In the material below, write out each line word for word and omit the pictures.
*** Opening of Given data ***
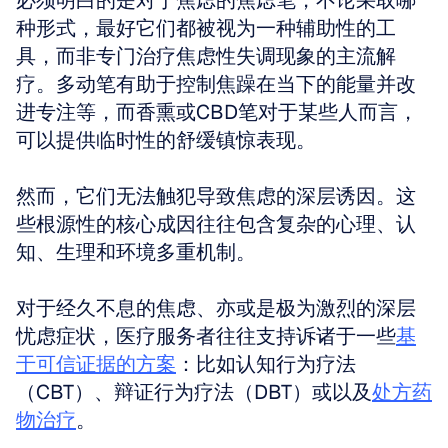
必须明白的是对于焦虑的焦虑笔，不论采取哪
种形式，最好它们都被视为一种辅助性的工
具，而非专门治疗焦虑性失调现象的主流解
疗。多动笔有助于控制焦躁在当下的能量并改
进专注等，而香熏或CBD笔对于某些人而言，
可以提供临时性的舒缓镇惊表现。
然而，它们无法触犯导致焦虑的深层诱因。这
些根源性的核心成因往往包含复杂的心理、认
知、生理和环境多重机制。
对于经久不息的焦虑、亦或是极为激烈的深层
忧虑症状，医疗服务者往往支持诉诸于一些
基
于可信证据的方案
：比如认知行为疗法
（CBT）、辩证行为疗法（DBT）或以及
处方药
物治疗
。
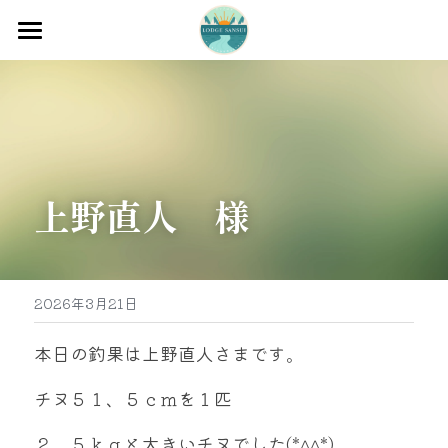
ホーム
渡船
宿泊
上野直人　様
牡蠣販売
最新釣果
グッズ販売
2026年3月21日
駐車場
本日の釣果は上野直人さまです。
お問い合わせ
チヌ５１、５ｃｍを１匹
２，５ｋｇと大きいチヌでした(*^^*)
0597-32-0573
*** Close of Given data ***
**Expected output:**
必须明白的是对于焦虑的焦虑笔，不论采取哪
种形式，最好它们都被视为一种辅助性的工
具，而非专门治疗焦虑性失调现象的主流解
疗。多动笔有助于控制焦躁在当下的能量并改
进专注等，而香熏或CBD笔对于某些人而言，
可以提供临时性的舒缓镇惊表现。
然而，它们无法触犯导致焦虑的深层诱因。这
些根源性的核心成因往往包含复杂的心理、认
知、生理和环境多重机制。
对于经久不息的焦虑、亦或是极为激烈的深层
忧虑症状，医疗服务者往往支持诉诸于一些
基
于可信证据的方案
：比如认知行为疗法
（CBT）、辩证行为疗法（DBT）或以及
处方药
物治疗
。
ホーム
渡船
宿泊
上野直人　様
牡蠣販売
最新釣果
グッズ販売
2026年3月21日
駐車場
本日の釣果は上野直人さまです。
お問い合わせ
チヌ５１、５ｃｍを１匹
２，５ｋｇと大きいチヌでした(*^^*)
0597-32-0573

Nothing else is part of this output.